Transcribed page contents
.....
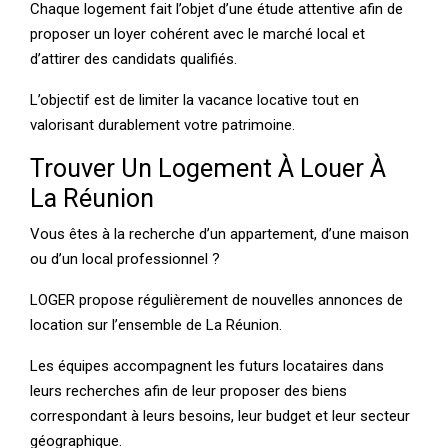
Chaque logement fait l’objet d’une étude attentive afin de
proposer un loyer cohérent avec le marché local et
d’attirer des candidats qualifiés.
L’objectif est de limiter la vacance locative tout en
valorisant durablement votre patrimoine.
Trouver Un Logement À Louer À
La Réunion
Vous êtes à la recherche d’un appartement, d’une maison
ou d’un local professionnel ?
LOGER propose régulièrement de nouvelles annonces de
location sur l’ensemble de La Réunion.
Les équipes accompagnent les futurs locataires dans
leurs recherches afin de leur proposer des biens
correspondant à leurs besoins, leur budget et leur secteur
géographique.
.....
→ Required action
This task asks for the data above repeated exactly, without a single picture.

→ Response to this exercise
Chaque logement fait l’objet d’une étude attentive afin de
proposer un loyer cohérent avec le marché local et
d’attirer des candidats qualifiés.
L’objectif est de limiter la vacance locative tout en
valorisant durablement votre patrimoine.
Trouver Un Logement À Louer À
La Réunion
Vous êtes à la recherche d’un appartement, d’une maison
ou d’un local professionnel ?
LOGER propose régulièrement de nouvelles annonces de
location sur l’ensemble de La Réunion.
Les équipes accompagnent les futurs locataires dans
leurs recherches afin de leur proposer des biens
correspondant à leurs besoins, leur budget et leur secteur
géographique.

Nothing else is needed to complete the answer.